Start of The input

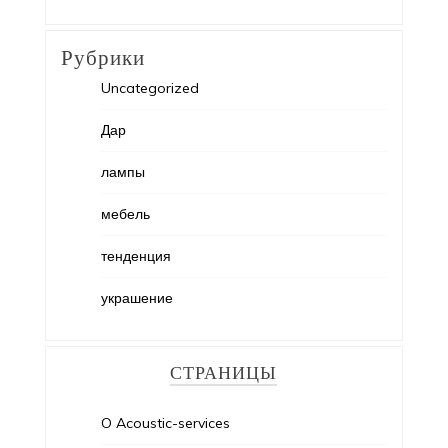
Рубрики
Uncategorized
Дар
лампы
мебель
тенденция
украшение
СТРАНИЦЫ
O Acoustic-services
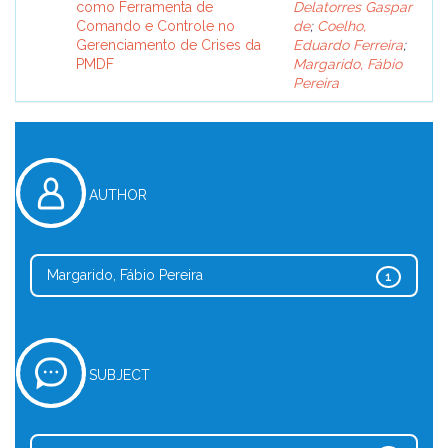
como Ferramenta de
Delatorres Gaspar
Comando e Controle no
de
;
Coelho,
Gerenciamento de Crises da
Eduardo Ferreira
;
PMDF
Margarido, Fábio
Pereira
AUTHOR
Margarido, Fábio Pereira
1
SUBJECT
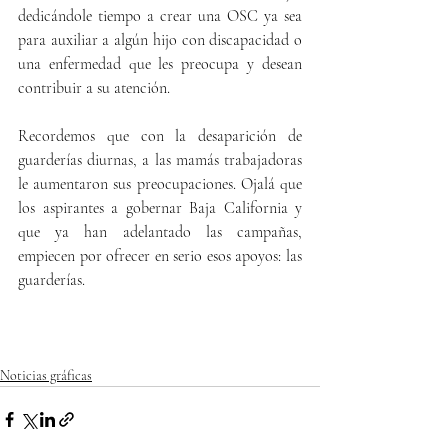
dedicándole tiempo a crear una OSC ya sea 
para auxiliar a algún hijo con discapacidad o 
una enfermedad que les preocupa y desean 
contribuir a su atención. 
Recordemos que con la desaparición de 
guarderías diurnas, a las mamás trabajadoras 
le aumentaron sus preocupaciones. Ojalá que 
los aspirantes a gobernar Baja California y 
que ya han adelantado las campañas, 
empiecen por ofrecer en serio esos apoyos: las 
guarderías.
Noticias gráficas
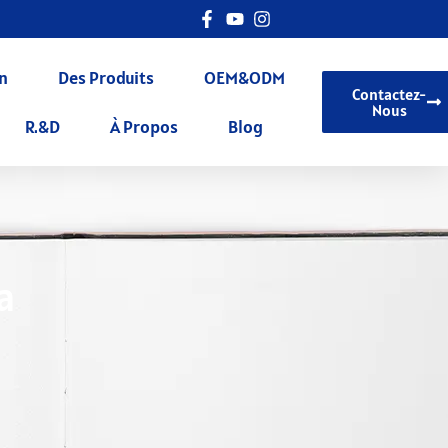
n
Des Produits
OEM&ODM
Contactez-
Nous
R.&D
À Propos
Blog
a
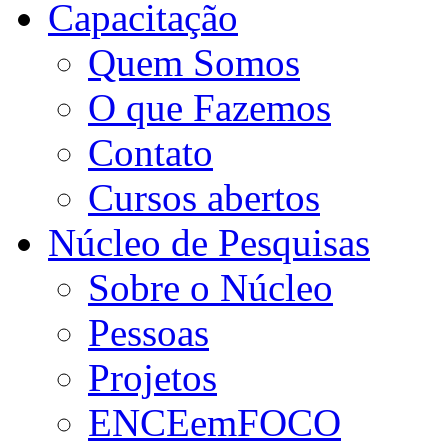
Capacitação
Quem Somos
O que Fazemos
Contato
Cursos abertos
Núcleo de Pesquisas
Sobre o Núcleo
Pessoas
Projetos
ENCEemFOCO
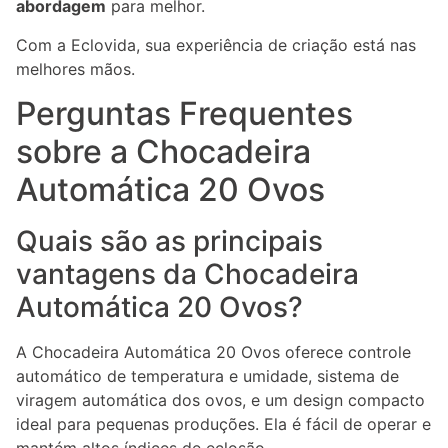
abordagem
para melhor.
Com a Eclovida, sua experiência de criação está nas
melhores mãos.
Perguntas Frequentes
sobre a Chocadeira
Automática 20 Ovos
Quais são as principais
vantagens da Chocadeira
Automática 20 Ovos?
A Chocadeira Automática 20 Ovos oferece controle
automático de temperatura e umidade, sistema de
viragem automática dos ovos, e um design compacto
ideal para pequenas produções. Ela é fácil de operar e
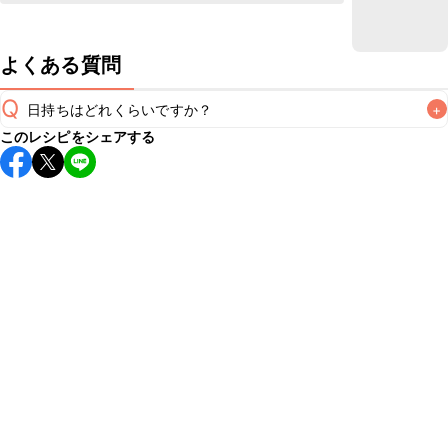
よくある質問
Q
日持ちはどれくらいですか？
+
このレシピをシェアする
保存期間は冷蔵で当日中が目安です。なるべくお早めにお召
し上がりください。

A
※日持ちは目安です。
こちら
の注意事項をご確認の上、正し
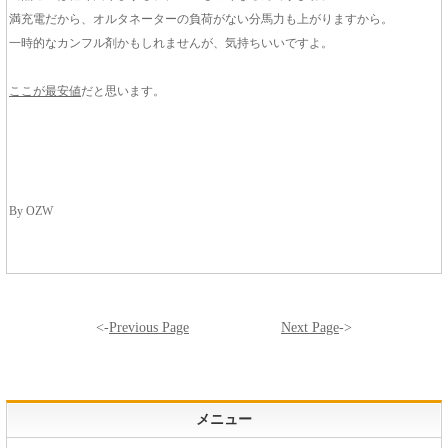
満充電だから、オルタネーターの負荷がない分馬力も上がりますから。
一時的なカンフル剤かもしれませんが、気持ちいいですよ。
ここが最安値
だと思います。
By OZW
<-
Previous Page
Next Page
->
メニュー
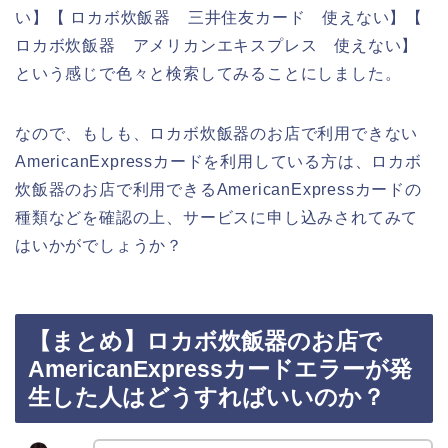
い】【 ロカボ炊飯器 三井住友カード 使えない】【
ロカボ炊飯器 アメリカンエキスプレス 使えない】
という感じで色々と検索してみることにしました。
なので、もしも、ロカボ炊飯器のお店で利用できない
AmericanExpressカードを利用している方は、ロカボ
炊飯器のお店で利用できるAmericanExpressカードの
種類などを確認の上、サービスに申し込みされてみて
はいかがでしょうか？
【まとめ】ロカボ炊飯器のお店で
AmericanExpressカードエラーが発
生した人はどうすればいいのか？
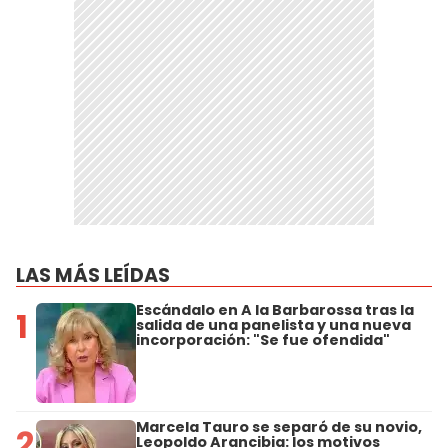
LAS MÁS LEÍDAS
Escándalo en A la Barbarossa tras la
1
salida de una panelista y una nueva
incorporación: "Se fue ofendida"
Marcela Tauro se separó de su novio,
2
Leopoldo Arancibia: los motivos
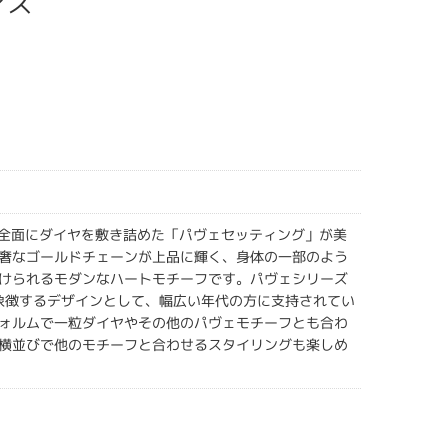
アス
の全面にダイヤを敷き詰めた「パヴェセッティング」が美
奢なゴールドチェーンが上品に輝く、身体の一部のよう
けられるモダンなハートモチーフです。パヴェシリーズ
を象徴するデザインとして、幅広い年代の方に支持されてい
ォルムで一粒ダイヤやその他のパヴェモチーフとも合わ
横並びで他のモチーフと合わせるスタイリングも楽しめ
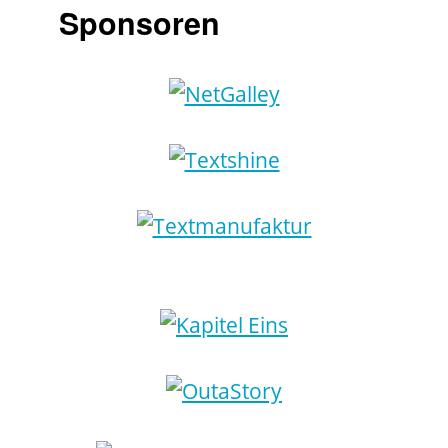
Sponsoren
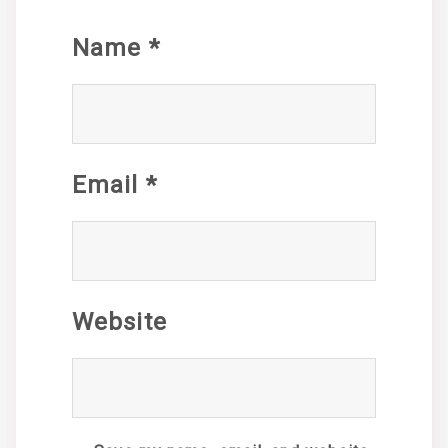
Name
*
Email
*
Website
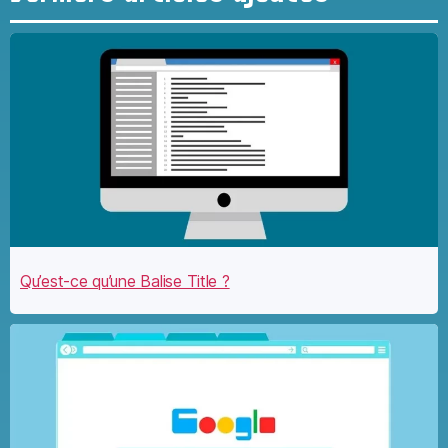
Qu’est-ce qu’une Balise Title ?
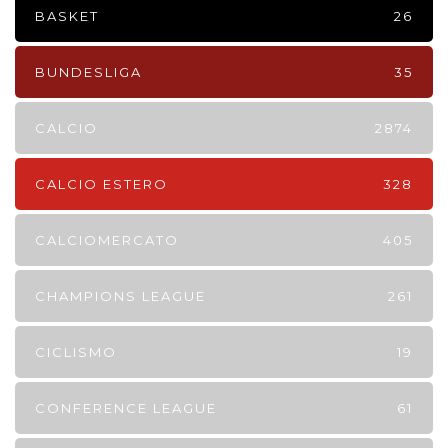
BASKET
26
BUNDESLIGA
35
CALCIO
2874
CALCIO ESTERO
328
CALCIOMERCATO
405
CHAMPIONS LEAGUE
261
CICLISMO
19
CONFERENCE LEAGUE
61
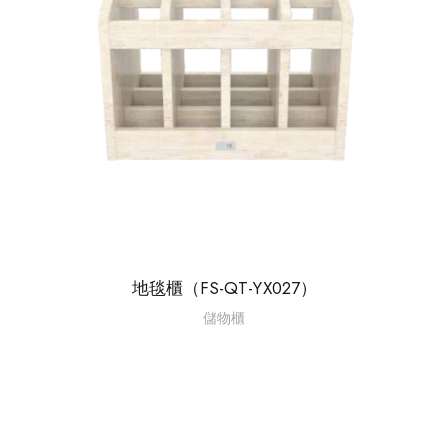
地毯櫃（FS-QT-YX027）
儲物櫃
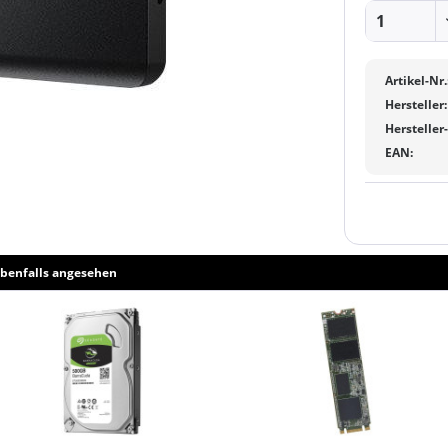
Artikel-Nr.
Hersteller:
Hersteller
EAN:
benfalls angesehen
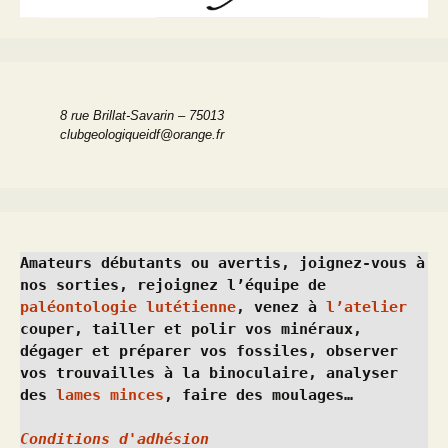
8 rue Brillat-Savarin – 75013
clubgeologiqueidf@orange.fr
Amateurs débutants ou avertis, joignez-vous à 
nos sorties, rejoignez l’équipe de 
paléontologie lutétienne
, venez à 
l’atelier
couper, tailler et polir vos minéraux, 
dégager et préparer vos fossiles, observer 
vos trouvailles à la binoculaire, analyser 
des 
lames minces
, faire des moulages…
Conditions d'adhésion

End of The input

■ Required action
In the copy, every entry appears exactly as written above and no picture appears.

■ Response below
Рубрики
Uncategorized
Дар
лампы
мебель
тенденция
украшение
СТРАНИЦЫ
O Acoustic-services
como Ferramenta de
Delatorres Gaspar
Comando e Controle no
de
;
Coelho,
Gerenciamento de Crises da
Eduardo Ferreira
;
PMDF
Margarido, Fábio
Pereira
AUTHOR
Margarido, Fábio Pereira
1
SUBJECT
dedicándole tiempo a crear una OSC ya sea 
para auxiliar a algún hijo con discapacidad o 
una enfermedad que les preocupa y desean 
contribuir a su atención. 
Recordemos que con la desaparición de 
guarderías diurnas, a las mamás trabajadoras 
le aumentaron sus preocupaciones. Ojalá que 
los aspirantes a gobernar Baja California y 
que ya han adelantado las campañas, 
empiecen por ofrecer en serio esos apoyos: las 
guarderías.
Noticias gráficas
n
Des Produits
OEM&ODM
Contactez-
Nous
R.&D
À Propos
Blog
a
Capacitação
Quem Somos
O que Fazemos
Contato
Cursos abertos
Núcleo de Pesquisas
Sobre o Núcleo
Pessoas
Projetos
ENCEemFOCO
abordagem
para melhor.
Com a Eclovida, sua experiência de criação está nas
melhores mãos.
Perguntas Frequentes
sobre a Chocadeira
Automática 20 Ovos
Quais são as principais
vantagens da Chocadeira
Automática 20 Ovos?
A Chocadeira Automática 20 Ovos oferece controle
automático de temperatura e umidade, sistema de
viragem automática dos ovos, e um design compacto
ideal para pequenas produções. Ela é fácil de operar e
よくある質問
Q
日持ちはどれくらいですか？
+
このレシピをシェアする
保存期間は冷蔵で当日中が目安です。なるべくお早めにお召
し上がりください。

A
※日持ちは目安です。
こちら
の注意事項をご確認の上、正し
満充電だから、オルタネーターの負荷がない分馬力も上がりますから。
一時的なカンフル剤かもしれませんが、気持ちいいですよ。
ここが最安値
だと思います。
By OZW
<-
Previous Page
Next Page
->
メニュー
い】【 ロカボ炊飯器 三井住友カード 使えない】【
ロカボ炊飯器 アメリカンエキスプレス 使えない】
という感じで色々と検索してみることにしました。
なので、もしも、ロカボ炊飯器のお店で利用できない
AmericanExpressカードを利用している方は、ロカボ
炊飯器のお店で利用できるAmericanExpressカードの
種類などを確認の上、サービスに申し込みされてみて
はいかがでしょうか？
【まとめ】ロカボ炊飯器のお店で
AmericanExpressカードエラーが発
生した人はどうすればいいのか？
LAS MÁS LEÍDAS
Escándalo en A la Barbarossa tras la
1
salida de una panelista y una nueva
incorporación: "Se fue ofendida"
Marcela Tauro se separó de su novio,
2
Leopoldo Arancibia: los motivos
アス
の全面にダイヤを敷き詰めた「パヴェセッティング」が美
奢なゴールドチェーンが上品に輝く、身体の一部のよう
けられるモダンなハートモチーフです。パヴェシリーズ
を象徴するデザインとして、幅広い年代の方に支持されてい
ォルムで一粒ダイヤやその他のパヴェモチーフとも合わ
横並びで他のモチーフと合わせるスタイリングも楽しめ
Sponsoren
Name
*
Email
*
Website
Qu’est-ce qu’une Balise Title ?
BASKET
26
BUNDESLIGA
35
CALCIO
2874
CALCIO ESTERO
328
CALCIOMERCATO
405
CHAMPIONS LEAGUE
261
CICLISMO
19
CONFERENCE LEAGUE
61
地毯櫃（FS-QT-YX027）
儲物櫃
Artikel-Nr.
Hersteller:
Hersteller
EAN:
benfalls angesehen
8 rue Brillat-Savarin – 75013
clubgeologiqueidf@orange.fr
Amateurs débutants ou avertis, joignez-vous à 
nos sorties, rejoignez l’équipe de 
paléontologie lutétienne
, venez à 
l’atelier
couper, tailler et polir vos minéraux, 
dégager et préparer vos fossiles, observer 
vos trouvailles à la binoculaire, analyser 
des 
lames minces
, faire des moulages…
Conditions d'adhésion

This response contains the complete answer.